Unfortunately, the dream faded in the 1970s. Although Porcinai had acquired clients among the new elite, he had also made enemies. A period of enforced exile, during which he opened an office in Beirut, undermined the financial basis of the educational centre.
Committed to the profession, he took an active part in a number of international conferences; in 1971 he took part in the First International Symposium on the protection and restoration of historic gardens in Fontainebleau held by ICOMOS (International Council on Monuments and Sites) where he promoted the ICOMOS-IFLA International Committee for Historic Gardens, which in 1982 drew up The Florence Charter on preservation of historic gardens, a set of rules governing the maintenance, conservation, restoration and reconstruction of historic gardens.
Porcinai won numerous prizes and awards, including the In-Arch prize in 1960 and the Award of Merit from the School of Environmental Design of the University of Georgia, and in 1979 the Friedrich Ludwig von Schkell Golden Ring by the Bavarian Academy of Fine Arts.

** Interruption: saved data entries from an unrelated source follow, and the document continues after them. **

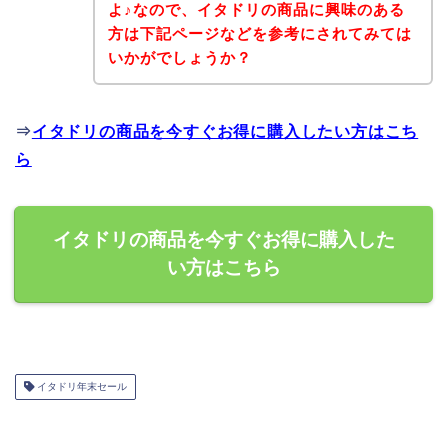
よ♪なので、イタドリの商品に興味のある
方は下記ページなどを参考にされてみては
いかがでしょうか？
⇒
イタドリの商品を今すぐお得に購入したい方はこち
ら
イタドリの商品を今すぐお得に購入した
い方はこちら
イタドリ年末セール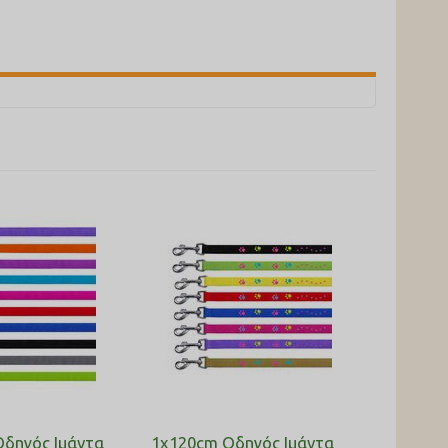
Οδηγός Ιμάντα
1x120cm Οδηγός Ιμάντα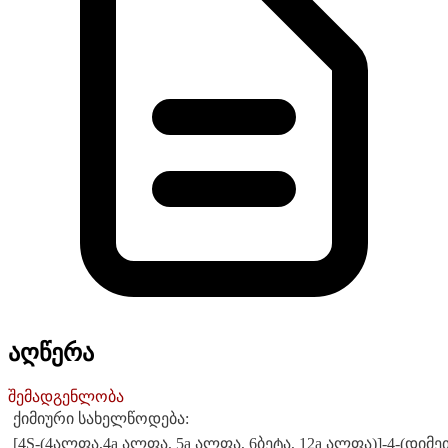
აღწერა
შემადგენლობა
ქიმიური სახელწოდება:
[4S-(4ალფა,4a ალფა, 5a ალფა, 6ბეტა, 12a ალფა)]-4-(დიმეთი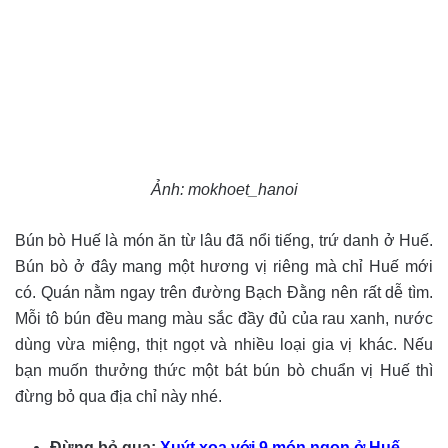
Ảnh: mokhoet_hanoi
Bún bò Huế là món ăn từ lâu đã nổi tiếng, trứ danh ở Huế.
Bún bò ở đây mang một hương vị riêng mà chỉ Huế mới
có. Quán nằm ngay trên đường Bạch Đằng nên rất dễ tìm.
Mỗi tô bún đều mang màu sắc đầy đủ của rau xanh, nước
dùng vừa miệng, thịt ngọt và nhiều loại gia vị khác. Nếu
bạn muốn thưởng thức một bát bún bò chuẩn vị Huế thì
đừng bỏ qua địa chỉ này nhé.
Đừng bỏ qua:
Xuýt xoa với 9 món ngon ở Huế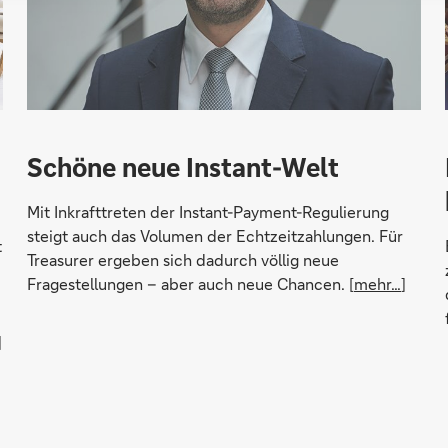
Schöne neue Instant-Welt
Mit Inkrafttreten der Instant-Payment-Regulierung
steigt auch das Volumen der Echtzeitzahlungen. Für
t
Treasurer ergeben sich dadurch völlig neue
Fragestellungen – aber auch neue Chancen. [
mehr…
]
]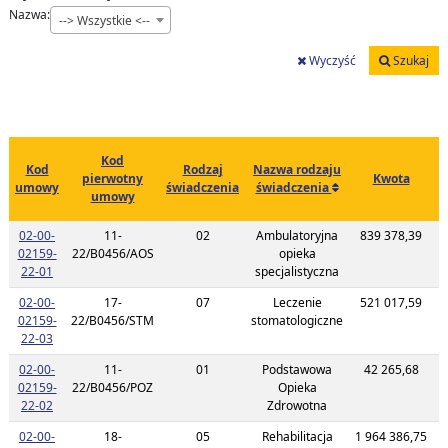
Nazwa:
--> Wszystkie <--
Wyczyść
Szukaj
Kod
Kod
Rodzaj
Nazwa rodzaju
a
pierwotny
Kwota
umowy
świadczenia
świadczenia
umowy
02-00-
11-
02
Ambulatoryjna
839 378,39
2
02159-
22/B0456/AOS
opieka
Link do listy planu umowy o kodzie 02-00-02159-22-01
22-01
specjalistyczna
02-00-
17-
07
Leczenie
521 017,59
2
02159-
22/B0456/STM
stomatologiczne
Link do listy planu umowy o kodzie 02-00-02159-22-03
22-03
02-00-
11-
01
Podstawowa
42 265,68
2
02159-
22/B0456/POZ
Opieka
Link do listy planu umowy o kodzie 02-00-02159-22-02
22-02
Zdrowotna
02-00-
18-
05
Rehabilitacja
1 964 386,75
2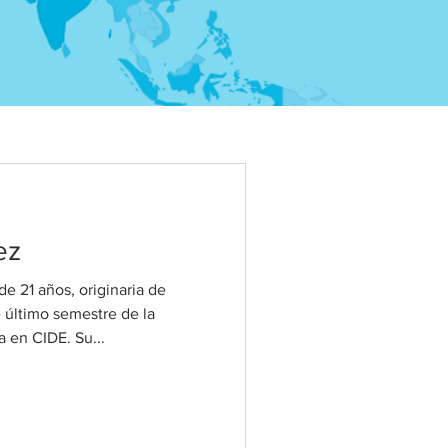
ez
de 21 años, originaria de
 último semestre de la
 en CIDE. Su...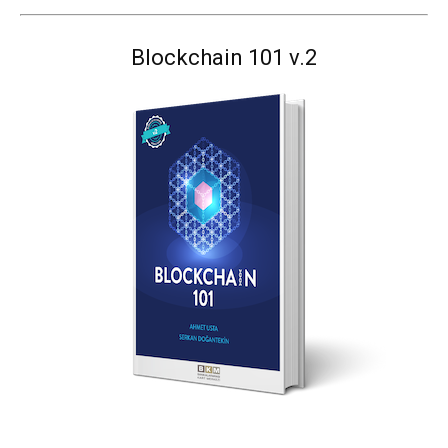
Blockchain 101 v.2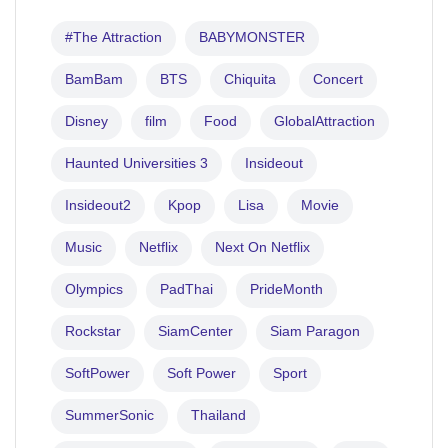
#The Attraction
BABYMONSTER
BamBam
BTS
Chiquita
Concert
Disney
film
Food
GlobalAttraction
Haunted Universities 3
Insideout
Insideout2
Kpop
Lisa
Movie
Music
Netflix
Next On Netflix
Olympics
PadThai
PrideMonth
Rockstar
SiamCenter
Siam Paragon
SoftPower
Soft Power
Sport
SummerSonic
Thailand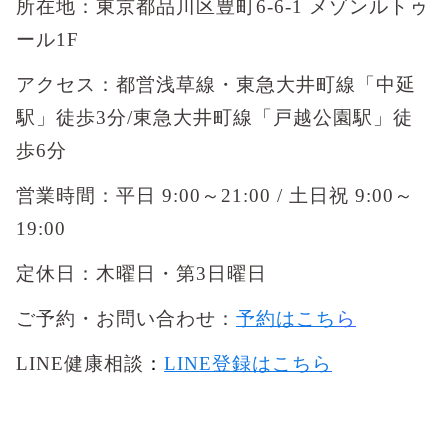
所在地：東京都品川区豊町6-6-1 メゾンルトゥ
ール1F
アクセス：都営浅草線・東急大井町線「中延
駅」徒歩3分/東急大井町線「戸越公園駅」徒
歩6分
営業時間：平日 9:00～21:00 / 土日祝 9:00～
19:00
定休日：木曜日・第3日曜日
ご予約・お問い合わせ：
予約はこち
ら
LINE健康相談
：
LINE登録はこちら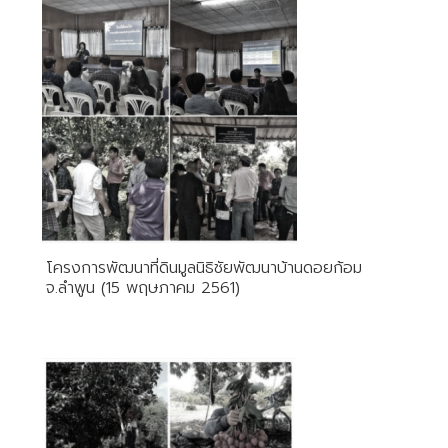
โครงการพัฒนาที่ดินมูลนิธิชัยพัฒนาบ้านดอยก้อม
จ.ลำพูน (15 พฤษภาคม 2561)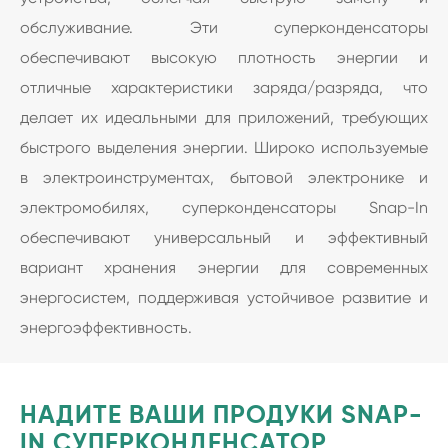
обслуживание. Эти суперконденсаторы
обеспечивают высокую плотность энергии и
отличные характеристики заряда/разряда, что
делает их идеальными для приложений, требующих
быстрого выделения энергии. Широко используемые
в электроинструментах, бытовой электронике и
электромобилях, суперконденсаторы Snap-In
обеспечивают универсальный и эффективный
вариант хранения энергии для современных
энергосистем, поддерживая устойчивое развитие и
энергоэффективность.
НАДИТЕ ВАШИ ПРОДУКИ SNAP-
IN СУПЕРКОНДЕНСАТОР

His remarkable professional expertise ranked him among the elite of European landscape architects, a position consecrated in 1985 when he was the only living Italian to be assigned an extensive biography in The Oxford Companion to Gardens by Sir Geoffrey and Susan Jellicoe.
Along with his numerous designs and projects, Porcinai has also left a large number of articles which cast fascinating light upon his cultural vision, his strategy and his design concepts. He contributed to magazines and newspapers (both Italian and foreign) including Domus, Garten und Landschaft, Architecture d’Aujordhui, and other minor journals such as Il giardino fiorito, Flora, etc.
In his published articles Porcinai called for training in landscape design, professional collaboration between planners, architects and landscape architects, sensitive road and motorway design and a sensitivity to regional characteristics in project development.
For many years he was an outspoken critic of the modern city. In an article entitled Urbanité de l’urbanisme (L’Architecture d’aujour’hui no. 118, February 1965), unanimously acclaimed by specialist critics, he attacked the arrogant imposition of architectural theory on the city. Other important writings include the essay Garden in the Italian Agrarian Encyclopaedia and Giardino e paesaggio 1942 -Accademia dei Georgofili.
In May 1967 his book Giardini d’ occidente e d’ oriente, written with Attilio Mordini, was published by Fratelli Fabbri Editori.